Наш десятник заметно нервничает, словно спешит на важную «стрелу», забитую с опасными «деловыми». Я подливаю маслица в огонь его фантазии и рассказываю быль про Ивана Сусанина, мол, не всякому проводнику нужно слепо доверять. К чести Вендара на мой жирный намек он реагирует мгновенно, теперь перед арьергардом отряда в зоне зрительного контакта веером двигаются четверо дозорных гридней. Не весть какая предосторожность, но жизни кое кому сохранить поможет, тут как карта ляжет.
Красивый парковый лес постепенно смеряется сосняком, да не обычным, а каким-то корявеньким, во впадинах и на буграх растущим.
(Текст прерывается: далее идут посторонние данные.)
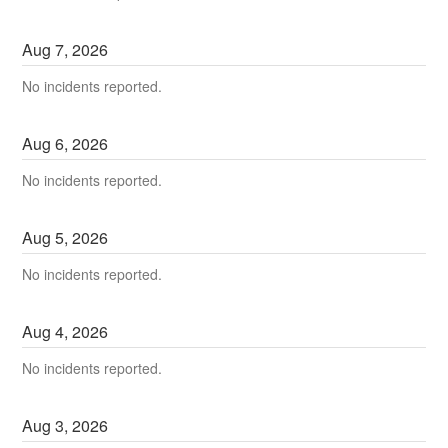
Aug
7
,
2026
No incidents reported.
Aug
6
,
2026
No incidents reported.
Aug
5
,
2026
No incidents reported.
Aug
4
,
2026
No incidents reported.
Aug
3
,
2026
Частенько встречаются здоровенные, шершавые валуны, похожие на превращенных в камень, лежащих быков. Деревья, не сказать, чтобы низкие, но и не высокие и уж точно не с рвущимися в небо, идеально прямыми как корабельные мачты стволами. Кругом узловатые, имеющие каждая по две-три макушки серые, раскидистые сосны. Сорт такой, по ходу, странный. В первый раз вижу.
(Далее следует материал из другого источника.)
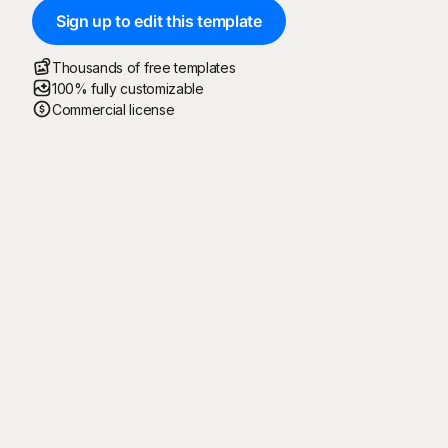
Sign up to edit this template
Thousands of free templates
100% fully customizable
Commercial license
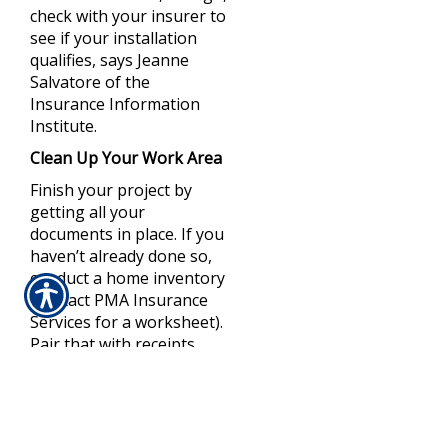
check with your insurer to
see if your installation
qualifies, says Jeanne
Salvatore of the
Insurance Information
Institute.
Clean Up Your Work Area
Finish your project by
getting all your
documents in place. If you
haven’t already done so,
conduct a home inventory
(contact PMA Insurance
Services for a worksheet).
Pair that with receipts,
photos, or videos and
then store all your
paperwork—along with a
complete copy of your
Движение по сильно пересеченной местности вынимает остатки сил, скорость отряда резко падает. Кто-то тяжело дыша начинает отставать. Встаем минут на десять, чисто чтобы отдышаться и подтянуть хвосты. Я настоятельно прошу своих держаться вместе, рядом со мной. Отвык я от кроссов с полной выкладкой, ох, отвык! Щит еще этот, будь он неладен, ни хрена не легкий! Я даже подумываю его втихушку выбросить, но Голец показывает как, удлинив одну лямку, деревянную кругляху можно легко повесить за спину.
Не прошил мы и сотни шагов после короткого привала, Вендар резко останавливается и прикладывает раскрытую ладонь к уху. Следуя его примеру, различаю слабый, плескучий шум далеко впереди, словно в столовой кто-то неровно трясет металлический лоток с вилками. Замираю, безуспешно пытаясь идентифицировать незнакомый звук. Взбудораженно екает в груди от предположения, что это работает какой-то механизм. Я быстро сдаюсь, в недоумении поворачиваюсь к народу.
— Что это?
— Дружина бьется! — на сиплом выдохе выкрикивает кто-то из гридней. Его поддерживают несколько взволнованных голосов.
— Вперед! — рявкает Вендар и первым срывается с места.